Sunday, 30 July 2017

Keeping track of databases

In most production settings, you end up with a number of databases. Some conform to a naming scheme - perhaps a name of a well used application, perhaps according to customer, perhaps according to some internal identifier. However, in most cases, the current scheme has not always been in place, and there's a collection of unknown databases (or ones that simply don't fit the pattern), which don't cause much trouble, but simply sit there, waiting to trip up the person who has rarely if ever interacted with that database, but is charged with supporting it.

As regulations such as the EU's GDPR come into focus, we are increasingly called to account for all the data we hold, particularly if it is personally identifiable. What this means, is we need to be able to identify what's in these 'miscellaneous' databases, and to what they relate. Frankly, it's a good practice anyway, so you can better manage the data that you hold. It's also helpful for maintenance work to understand the effect if you take a database instance offline; even if your organisation is a 24x7 operation, you will probably have databases that don't need to be online all the time - for example the payroll database (as the team who look at this only work in the day). You may have varying definitions of 'day', particularly if you cross timezones.

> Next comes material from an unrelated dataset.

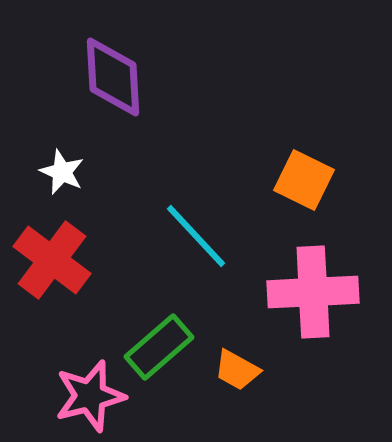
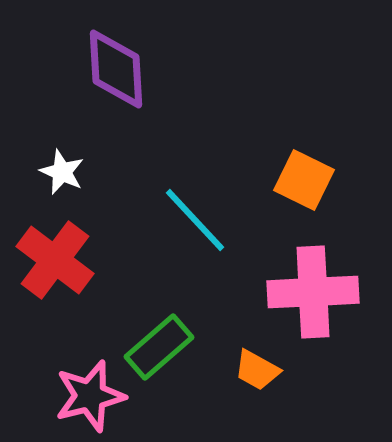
purple diamond: moved 3 px right, 8 px up
cyan line: moved 1 px left, 16 px up
red cross: moved 3 px right
orange trapezoid: moved 20 px right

The question then is, how to identify what these systems relate to. You may have a documentation source for each database (I often find ours to be regrettably out of date), but even if this is in date, it is designed to be looked at for a specific system, so this still means trawling lots of documentation to find out what we want to know in this case - and the documentation doesn't automatically update as databases move.

The solution I've started to use is extended properties on the database. These are a place to put an sql variant value (which can hold text or numbers for example) properties of an entity, and which forms part of that object and can be scripted out with it - so they can be source controlled. They move with the database, so as it is backed up / moved, the properties stay with the object to which they relate.

So why doesn't everyone do this? Well, firstly, it's a schema change. This is a blocker in some organisations, or for some supplier-supported systems. I've found that asking, and explaining why, goes a long way here. Secondly, there's the question of how to use them.

Extended properties can be viewed in the SQL Server Management Studio GUI, however this is clunky at best, and I tend to use scripts to manipulate them, to ensure consistency.

Extended properties can be added, edited, or deleted using system stored procedures. To read them, a function (fn_listextendedproperty) is called, or a system view is available. The key problem here is how to read from all the databases you have in an estate, both within an instance and across multiple instances.
I use policy based management, with a check that looks for the specific extended property I use, to gather this information, but you could equally well query this from Powershell, as a property on the database object as outlined by Buck Woody.

Using properties like this mean you can also tie to other data you might have - like who is responsible for which systems in the wider business - to give a list of people to notify about potential issues to database instances, which can be updated without updating lots of documents; this means it's more likely to be up to date, when you need it most.

This list of databases, purposes and potentially business owners may also be helpful to your information assurance & governance teams, as they look to ensure they have a good understanding of what databases you hold, and why.